A good man or woman should be ashamed before God and themselves if they realize that God is not in us, that that God the Father is not active in us, but it is rather wretched creatures that act within us, living in us and determining our affections. Thus, King David laments in the psalter, “Tears are my food day and night, while all day long people ask me, ‘Where is your God?'” (Ps.41:3)…. [Ekhart, Book of Divine Consolation].

Yet is “method” meaningful without purpose?  Perhaps “purpose” is not quite right — it smacks too much of the tendency, the temptation,  to dictate to God, to make God in our image, and to worship what will serve our own preferences and what is easy to talk about.

Early monastic writers like John Cassian related practice (askesis) to ultimate purpose (skopos) — if you want to reach a certain goal, some paths head there, and others don’t.  If our aim is a transformed mind (will, purpose, outlook), discovered experimentally as we seek to understand God’s will, that is, the shape we can take in the Divine mind, we will need to be uneasy with the easy, and cultivate a desire to encounter what we do not prefer, maybe cannot well imagine.  Yet this does not mean a random search, a trying of all, or a preference for whatever churns us up  (Lo here! Lo there!).   If our God is one God, then the revelations we have received from before, that have been tested in other lives and times, and borne good fruit, give some orientation for our wandering, can help turn our wandering into pilgrimage, and give some bread for the journey.  Old Simeon, grown aged in waiting for an unknown Reconciler, recognized the child he had been waiting for, once he held him in his arms.
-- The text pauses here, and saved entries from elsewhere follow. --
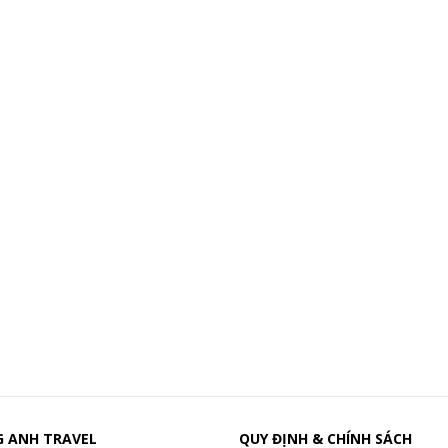
 ANH TRAVEL
QUY ĐỊNH & CHÍNH SÁCH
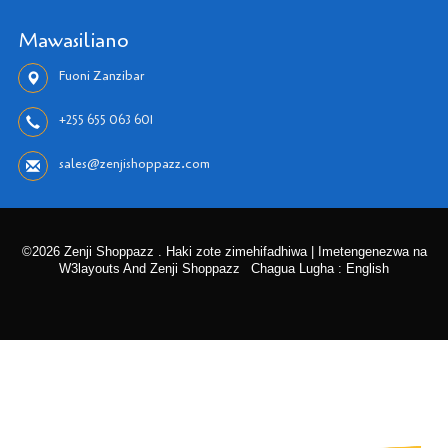
Mawasiliano
Fuoni Zanzibar
+255 655 063 601
sales@zenjishoppazz.com
©2026 Zenji Shoppazz . Haki zote zimehifadhiwa | Imetengenezwa na
W3layouts And Zenji Shoppazz
Chagua Lugha : English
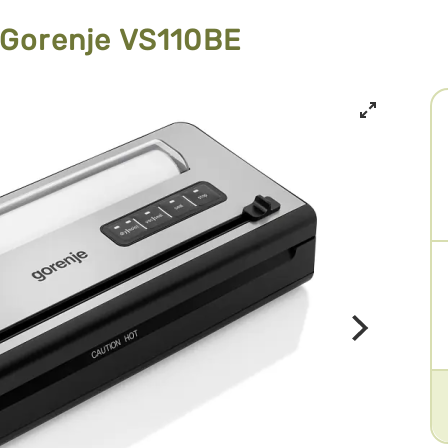
Gorenje VS110BE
Yet we must not be blind to the strangeness of the message, but recognize the challenge within the invitation:

as you become faithful thereto, you will feel the fruit of that Holy One springing in you, moving to be brought forth in you towards God and man, your faith will grow, and prayers with strong cries to the Father; as the Spirit sees your wants, your love will spring and move in you, and bring forth towards God and man upon all occasions; which if you willingly serve in its smallest motion, it will increase, but if you quench it in its movings, and refuse to bring it forth, it will wither and dry in you, not being exercised.

And it is the like of gentleness, meekness, patience, and all other virtues which are of a springing and spreading nature, where they are not quenched, but suffered to come forth to His praise in His will and time, who is the Begetter thereof, and to the comfort of His own Seed, and cross to the world: And if you be faithful daily to offer up your body as a sacrifice, to bring forth His image, name, and power before His enemies, then what He moves you to bring forth shall be your inheritance, and will daily increase with using (James Nayler How sin is strengthened, and how it is overcome)

Our worship, our waiting worship, is our message, in the end, since in true worship we have a true encounter with the Living One, whose freedom and whose lawfulness are united in the gospel of love, the gospel of peace.

If we have encountered it in power (even in its smallest first appearance), we have something to proclaim that is the root, and the pith, and the fruit, of all our other “testimonies” or claims to the world’s attention, because we will in our measure have a real story  (the new same old story, as “birth” is old, but each birth is new) to tell — how we have come to our senses and are being worked into a new shape, by a power whose ways are open to all.

By our worship, we testify to the world that we are willing, willing to listen, to be gathered, to be led, willing even to be transformed. If out of that willingness we can say “Yes!” to God’s ceaseless initiative, then whether or not we are graced by the experience of a gathered meeting, we can say, with Thomas Kelly, “It was a good meeting.”  (Thomas Gates, Worship).

What are you waiting for?  What have you found?  What has found you?